*TO DO*: Pictures excluded, return the lines below from the first through the line holding "Sommermonate können sehr".

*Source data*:
★ ★ ★ ★ ★

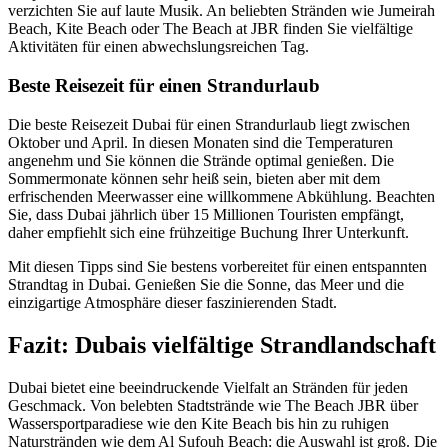
verzichten Sie auf laute Musik. An beliebten Stränden wie Jumeirah
Beach, Kite Beach oder The Beach at JBR finden Sie vielfältige
Aktivitäten für einen abwechslungsreichen Tag.
Beste Reisezeit für einen Strandurlaub
Die beste Reisezeit Dubai für einen Strandurlaub liegt zwischen
Oktober und April. In diesen Monaten sind die Temperaturen
angenehm und Sie können die Strände optimal genießen. Die
Sommermonate können sehr heiß sein, bieten aber mit dem
erfrischenden Meerwasser eine willkommene Abkühlung. Beachten
Sie, dass Dubai jährlich über 15 Millionen Touristen empfängt,
daher empfiehlt sich eine frühzeitige Buchung Ihrer Unterkunft.
Mit diesen Tipps sind Sie bestens vorbereitet für einen entspannten
Strandtag in Dubai. Genießen Sie die Sonne, das Meer und die
einzigartige Atmosphäre dieser faszinierenden Stadt.
Fazit: Dubais vielfältige Strandlandschaft
Dubai bietet eine beeindruckende Vielfalt an Stränden für jeden
Geschmack. Von belebten Stadtstrände wie The Beach JBR über
Wassersportparadiese wie den Kite Beach bis hin zu ruhigen
Naturstränden wie dem Al Sufouh Beach: die Auswahl ist groß. Die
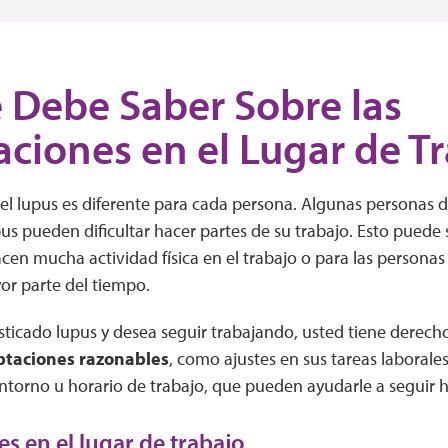
 Debe Saber Sobre las
ciones en el Lugar de T
del lupus es diferente para cada persona. Algunas personas 
us pueden dificultar hacer partes de su trabajo. Esto puede s
en mucha actividad física en el trabajo o para las personas
yor parte del tiempo.
sticado lupus y desea seguir trabajando, usted tiene derecho 
taciones razonables
, como ajustes en sus tareas laborale
ntorno u horario de trabajo, que pueden ayudarle a seguir h
s en el lugar de trabajo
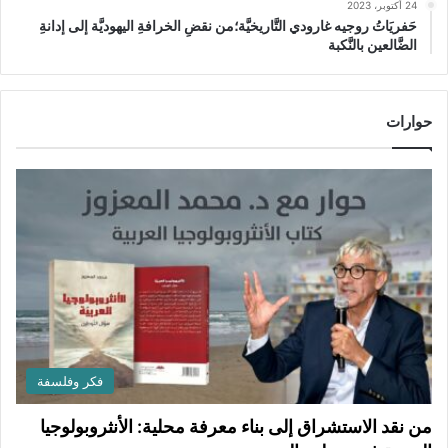
24 أكتوبر، 2023
حَفريَاتُ روجيه غارودي التَّاريخيَّة؛من نقضِ الخرافةِ اليهوديَّة إلى إدانةِ
الضَّالعين بالنَّكبة
حوارات
فكر وفلسفة
من نقد الاستشراق إلى بناء معرفة محلية: الأنثروبولوجيا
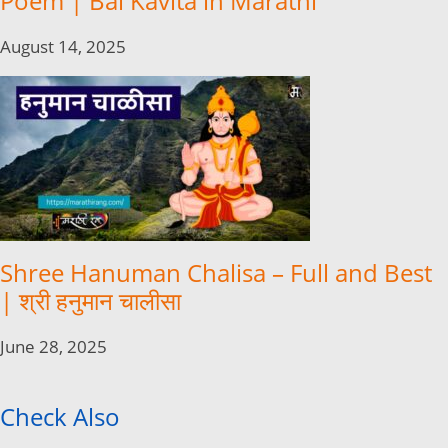
Poem | Bal Kavita in Marathi
August 14, 2025
Shree Hanuman Chalisa – Full and Best
| श्री हनुमान चालीसा
June 28, 2025
Check Also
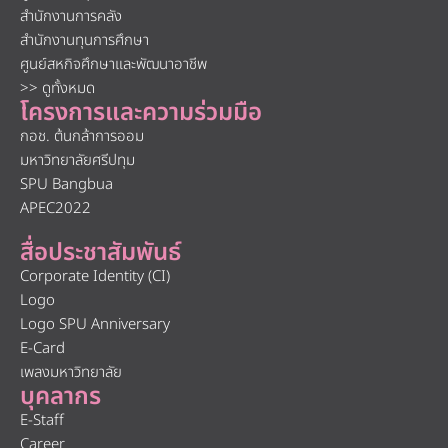
สำนักงานการคลัง
สำนักงานทุนการศึกษา
ศูนย์สหกิจศึกษาและพัฒนาอาชีพ
>> ดูทั้งหมด
โครงการและความร่วมมือ
กอช. ต้นกล้าการออม
มหาวิทยาลัยศรีปทุม
SPU Bangbua
APEC2022
สื่อประชาสัมพันธ์
Corporate Identity (CI)
Logo
Logo SPU Anniversary
E-Card
เพลงมหาวิทยาลัย
บุคลากร
E-Staff
Career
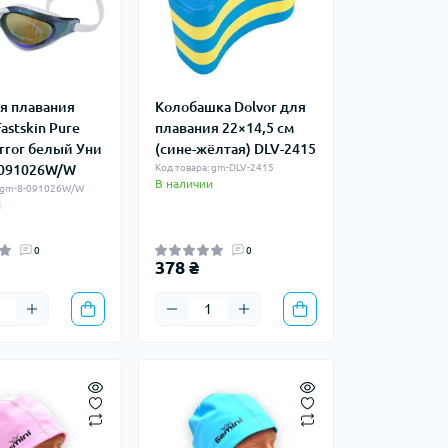
я плавания
Колобашка Dolvor для
Fastskin Pure
плавания 22×14,5 см
irror белый Уни
(сине-жёлтая) DLV-2415
-091026W/W
Код товара: gm-DLV-2415
В наличии
: gm-8-091026W/W
и
0
0
378 ₴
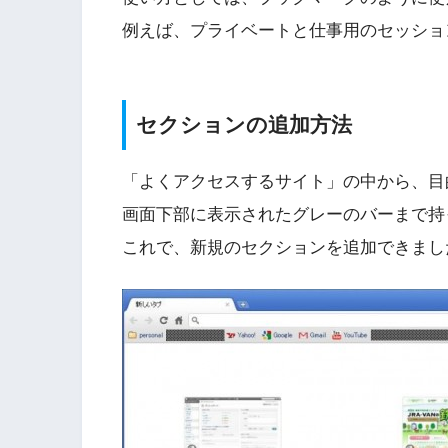
例えば、プライベートと仕事用のセッショ
セクションの追加方法
「よくアクセスするサイト」の中から、目
画面下部に表示されたグレーのバーまで持
これで、新規のセクションを追加できまし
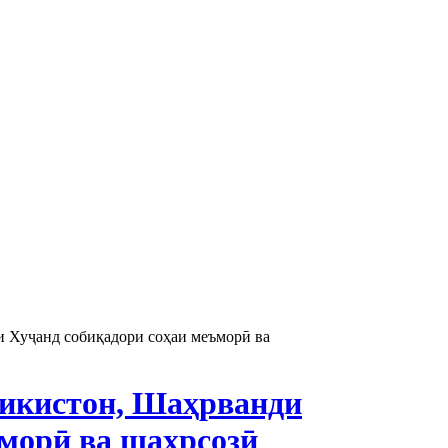
 Хуҷанд собиқадори соҳаи меъморӣ ва
икистон, Шаҳрванди
морӣ ва шаҳрсозӣ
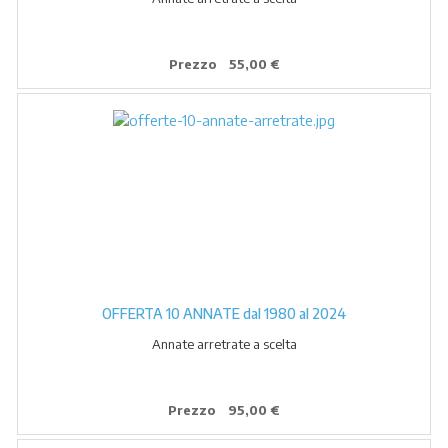
Prezzo
55,00 €
OFFERTA 10 ANNATE dal 1980 al 2024
Annate arretrate a scelta
Prezzo
95,00 €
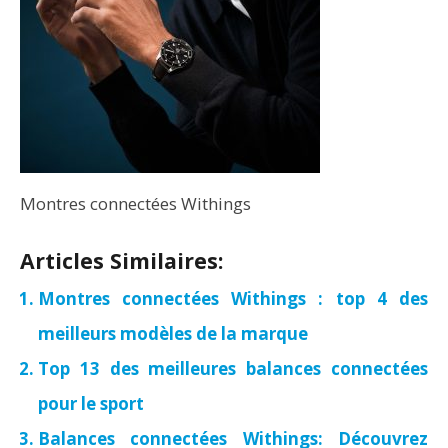
Montres connectées Withings
Articles Similaires:
Montres connectées Withings : top 4 des
meilleurs modèles de la marque
Top 13 des meilleures balances connectées
pour le sport
Balances connectées Withings: Découvrez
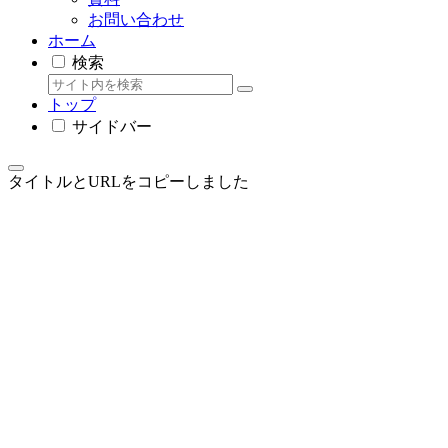
お問い合わせ
ホーム
検索
トップ
サイドバー
タイトルとURLをコピーしました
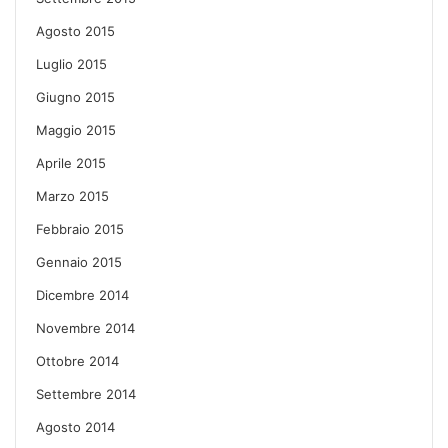
Agosto 2015
Luglio 2015
Giugno 2015
Maggio 2015
Aprile 2015
Marzo 2015
Febbraio 2015
Gennaio 2015
Dicembre 2014
Novembre 2014
Ottobre 2014
Settembre 2014
Agosto 2014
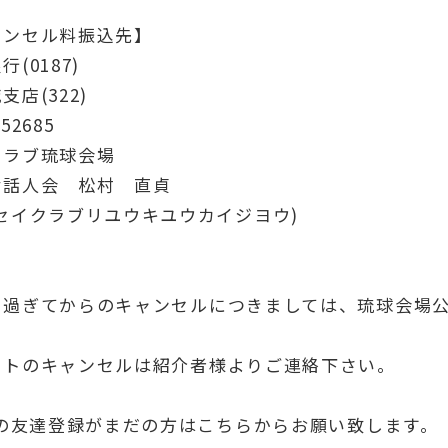
ャンセル料振込先】
行(0187)
支店(322)
52685
クラブ琉球会場
世話人会 松村 直貞
セイクラブリユウキユウカイジヨウ)
を過ぎてからのキャンセルにつきましては、琉球会場公
。
ストのキャンセルは紹介者様よりご連絡下さい。
Eの友達登録がまだの方はこちらからお願い致します。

★ ★ ★ ★ ★

*ANSWER SECTION*:
verzichten Sie auf laute Musik. An beliebten Stränden wie Jumeirah
Beach, Kite Beach oder The Beach at JBR finden Sie vielfältige
Aktivitäten für einen abwechslungsreichen Tag.
Beste Reisezeit für einen Strandurlaub
Die beste Reisezeit Dubai für einen Strandurlaub liegt zwischen
Oktober und April. In diesen Monaten sind die Temperaturen
angenehm und Sie können die Strände optimal genießen. Die
Sommermonate können sehr heiß sein, bieten aber mit dem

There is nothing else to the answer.